Showing posts with label Venue Cymru. Show all posts
Showing posts with label Venue Cymru. Show all posts

Wednesday, March 08, 2017

REVIEW: Ghost: The Musical (Venue Cymru, Llandudno)


Live every day as if it were your last - that's the message to take away from Bruce Joel Rubin's Oscar-winning screenplay for the 1990 film, on which this Bill Kenwright Productions stage musical is based. The original film starred Man of the Moment Patrick Swayze and Soon-To-Be Woman of the Moment Demi Moore and became the highest-grossing film that year, scooping five Oscar nominations (winning two of them) and four Golden Globe nominations. It was a phenomenon.

Twenty-one years later it was rejuvenated for a stage musical version, with new songs added by Eurythmics maestro Dave Stewart and veteran songwriter Glen Ballard (he's good - he co-wrote Michael Jackson's Man in the Mirror). This Kenwright production is enhanced even further, with an improved story and different songs.

Rubin's original story is an undisputed classic, it's one everybody remembers and loves. At the start of the show, Molly and Sam are head over heels in love, so we know straight away that something bad is going to happen, and it does. Sam is shot and killed by a street robber, leaving heartbroken Molly alone and vulnerable. But for all the proclamations of love and devotion in the early scenes, it's only when Sam's shot dead that the show comes truly alive as his ghost hangs around in order to protect Molly from ongoing dangers.

Friday, November 04, 2016

Rambert Autumn 2016 (Venue Cymru, Llandudno)

A Linha Curva

For Rambert's 90th birthday year, the company has put together a typically varied, colourful and challenging repertoire of dances which differ according to which venue you see them in, and for their visit to the North Wales coast the company chose three pieces of suitable contrasts.

First up was Mark Baldwin's Dark Arteries, an occasionally frenetic but always energetic piece accompanied by Tredegar Town Band. Matching contemporary dance with a brass band soundtrack might be seen as unconventional, and this eccentricity is carried through into both the score and the choreography.

Tuesday, July 19, 2016

Preview of Llawn04 Llandudno Arts Weekend


Llandudno Art Festival – Llawn04 – returns this September, a whole weekend of free events along the promenade and across various venues and spaces in the North Wales seaside resort.

There'll be performance, street games, music, robot-making, dance, visual art, film and the unexpected, all inspired by this year's theme of Hide/ Seek.

It opens with a few treats on Friday, September 23rd and then there's a weekend full of events on Saturday 24th and Sunday 25th. Days and exact timings will be announced in August, but for now you can browse all the activity that will be coming and start to plan what you'd like to see.

Saturday, February 13, 2016

National Dance Company Wales Spring 2016 (Venue Cymru, Llandudno)

Folk

It was a night with the National Dance Company of Wales. I expected contemporary dance - and I got contemporary dance - but what I didn't expect was to find myself at a rock concert!

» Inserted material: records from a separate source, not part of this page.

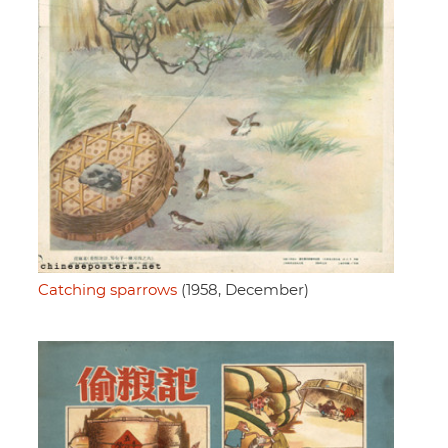
Catching sparrows
(1958, December)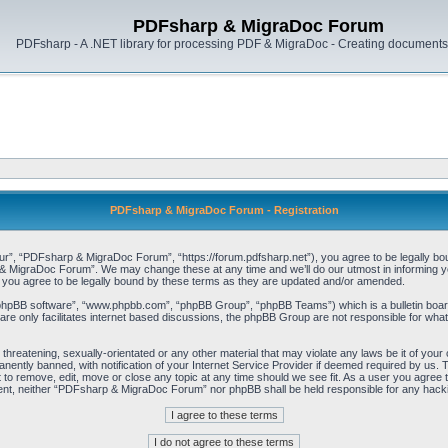
PDFsharp & MigraDoc Forum
PDFsharp - A .NET library for processing PDF & MigraDoc - Creating documents 
PDFsharp & MigraDoc Forum - Registration
, “PDFsharp & MigraDoc Forum”, “https://forum.pdfsharp.net”), you agree to be legally bound 
 MigraDoc Forum”. We may change these at any time and we’ll do our utmost in informing you,
ou agree to be legally bound by these terms as they are updated and/or amended.
“phpBB software”, “www.phpbb.com”, “phpBB Group”, “phpBB Teams”) which is a bulletin board
re only facilitates internet based discussions, the phpBB Group are not responsible for what
, threatening, sexually-orientated or any other material that may violate any laws be it of y
ently banned, with notification of your Internet Service Provider if deemed required by us. T
o remove, edit, move or close any topic at any time should we see fit. As a user you agree t
consent, neither “PDFsharp & MigraDoc Forum” nor phpBB shall be held responsible for any hac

That's the mood and atmosphere choreographer Jeroen Verbruggen wanted for his new piece A Mighty Wind, the second of three presentations at Venue Cymru from NDC Wales's Spring tour. And it's really quite exhilarating. To a soundtrack of stadium rock anthems, the dancers let rip, cavorting and moshing and headbanging their way around the stage as if they were at the V Festival, not a provincial seaside theatre.

Thursday, November 12, 2015

Land of Our Fathers (Venue Cymru, Llandudno)

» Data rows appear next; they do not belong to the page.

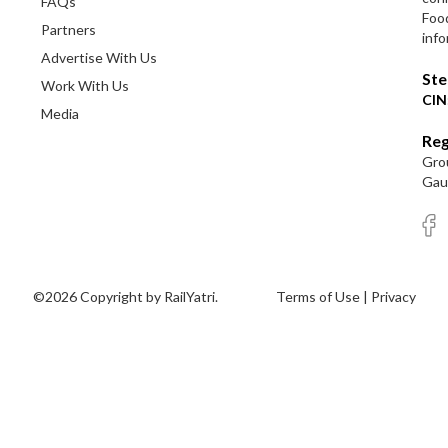
FAQs
Foo
Partners
info
Advertise With Us
Ste
Work With Us
CIN
Media
Reg
Grou
Gaut
©2026 Copyright by RailYatri.
Terms of Use
|
Privacy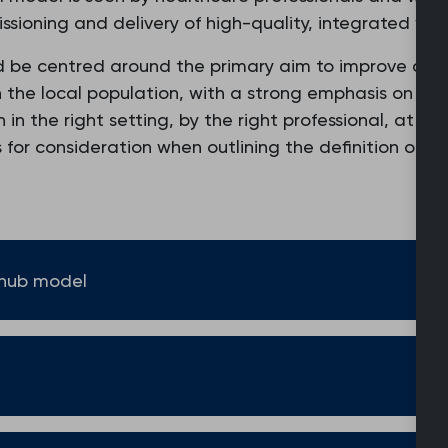
missioning and delivery of high-quality, integrated wo
d be centred around the primary aim to improve acce
n the local population, with a strong emphasis on re
n the right setting, by the right professional, at the
s for consideration when outlining the definition of 
 hub model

Land of Our Fathers is set on Thursday, May 3rd, 1979. Or rather, the story begins on that day. It's more accurate to say that Land of Our Fathers is set throughout May 1979, because the protagonists are six South Walian coal miners trapped hundreds of feet beneath ground following a colliery accident. It's a chamber piece boasting a bland but beautifully realised set (well done Signe Beckman) and six wonderfully written characters. But is the story strong enough to hold the attention for two and a half hours?

A play this long needs to have enough twists and turns to really demand the attention of the audience, and indeed Land of Our Fathers does have its fair share of soapy revelations and melodrama. I'm not altogether sure what does happen warrants such a taxing duration; it could have been shorter without much damage to the plot. Some might say the play is as much an endurance test for those watching as being trapped beneath ground for days on end is for the miners. That's one way of looking at it. But to be honest, the audience is not trapped down a mine and might appreciate a little more brevity.

Friday, October 09, 2015

Dirty Dancing (Venue Cymru, Llandudno)


It felt like I was the only person in the audience who hadn't seen the film, but I'm sure that wasn't true because there were other men there too. Sure, the men were outnumbered by the women 10-1, but I bet a fair few of those men had seen the Dirty Dancing film under duress, or had acquired knowledge of it by osmosis.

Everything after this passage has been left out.